Testing Overview¶
Validibot uses a layered testing strategy. Each layer runs at a different level of the stack and catches different kinds of bugs. Understanding what each layer does helps you pick the right test type when adding new functionality and know which suite to run when debugging a failure.
Test Layers at a Glance¶
| Layer | Location | What it exercises | How to run | Speed |
|---|---|---|---|---|
| Unit | validibot/*/tests/ |
Individual functions, classes, models | pytest |
Fast (seconds) |
| Use case | tests/tests_use_cases/ |
Business scenarios end-to-end in-process | pytest |
Fast (seconds) |
| Integration | tests/tests_integration/ |
Cloud infra (GCS, Cloud Run Jobs, Selenium) | just test-integration |
Medium (minutes) |
| E2E stress | tests/tests_e2e/test_stress.py |
Concurrent HTTP load against live stack | just test-e2e |
Medium (minutes) |
| E2E workflow | tests/tests_e2e/test_energyplus_template.py |
Real Docker-based simulations, full pipeline | just local-cloud e2e-tests |
Slow (2-5 min/test) |
How the layers differ¶
Unit and use case tests run with CELERY_TASK_ALWAYS_EAGER=True and
Django's test database.
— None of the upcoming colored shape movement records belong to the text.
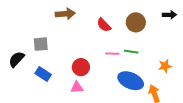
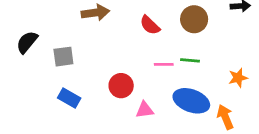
black semicircle: (16, 59) -> (27, 42), moved
pink triangle: (77, 87) -> (145, 110), moved

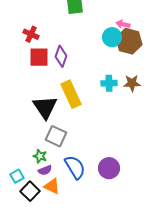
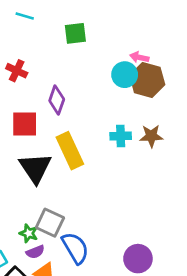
red square: (39, 57) -> (25, 124), moved
gray square: (56, 136) -> (50, 223), moved
purple circle: (109, 168) -> (138, 259), moved

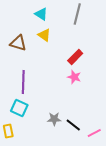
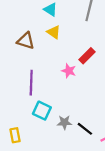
pink star: (74, 77) -> (69, 71), moved
cyan square: (19, 108) -> (42, 111), moved

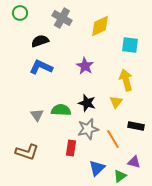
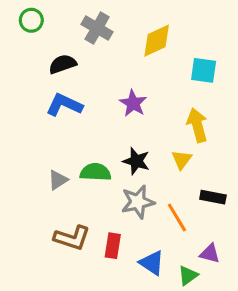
gray triangle: (37, 115) -> (58, 180), turned 32
red rectangle: (71, 148) -> (113, 246), moved
brown L-shape: (27, 152) -> (72, 238), moved
blue triangle: (97, 168) -> (152, 263), turned -42

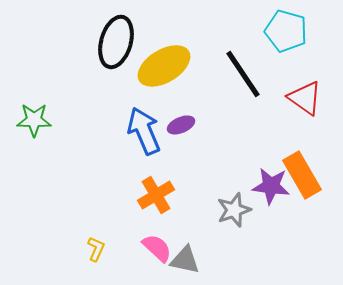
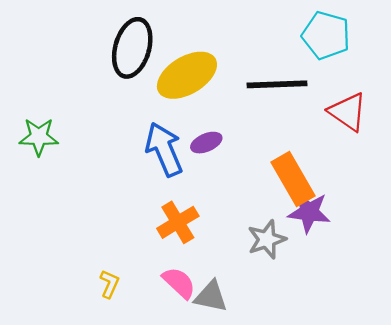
black line: (243, 74) -> (277, 84), turned -58
orange rectangle: (302, 175) -> (293, 179), moved

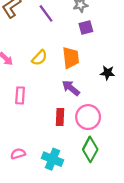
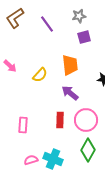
yellow semicircle: (40, 58) -> (40, 75), moved
pink rectangle: (20, 95) -> (23, 125), moved
pink semicircle: (18, 154) -> (31, 160), moved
They're fast and isolated but don't exercise the real
HTTP/Celery/Redis pipeline. They run automatically as part of the normal
pytest suite.
Integration tests run against real infrastructure - a local Postgres instance, GCS buckets, Cloud Run Jobs. They verify that Validibot's cloud integrations work correctly but don't test the full request lifecycle. They require Docker and (for cloud tests) GCP credentials.
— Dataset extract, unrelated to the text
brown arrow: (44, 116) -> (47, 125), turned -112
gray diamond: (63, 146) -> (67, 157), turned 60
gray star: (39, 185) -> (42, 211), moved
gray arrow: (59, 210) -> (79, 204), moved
E2E tests run against a fully running Validibot environment (Docker Compose stack). They make real HTTP requests to the API and exercise the complete pipeline: API submission, Celery task dispatch, Redis broker, worker execution, and (for advanced validators) Docker container simulation. These catch problems that unit and integration tests can't: task dispatch failures, broker bottlenecks, concurrency bugs, and end-to-end data flow issues.
Which tests to run when¶
| Scenario | Run |
|---|---|
| Routine development | pytest (unit + use case) |
| Changed models, views, or business logic | pytest |
| Changed cloud integration code (GCS, Cloud Run) | just test-integration |
| Changed Celery tasks or worker code | just test-e2e |
| Changed EnergyPlus validator or template pipeline | just local-cloud e2e-tests |
| Before opening a PR | pytest + pre-commit run --all-files |
| Verifying a deployed environment | just test-e2e with env vars pointing at staging |
Running the test suite¶
# Unit + use case tests (the everyday default)
pytest
# With coverage
pytest --cov=validibot
# A specific app's tests
pytest validibot/validations/tests/
# A specific test file
pytest validibot/validations/tests/test_models.py -v
E2E and integration tests are excluded from the default pytest run via
norecursedirs in pyproject.toml. Each has its own just recipe documented
in its dedicated guide.
Detailed guides¶
- Integration Tests — Cloud Run Jobs, GCS, Selenium browser tests
- E2E and Stress Tests — Concurrent stress tests and EnergyPlus simulation tests against a live stack
Writing tests¶
A few conventions to follow when adding new tests:
- Every test file needs a module-level docstring explaining what the suite covers and why.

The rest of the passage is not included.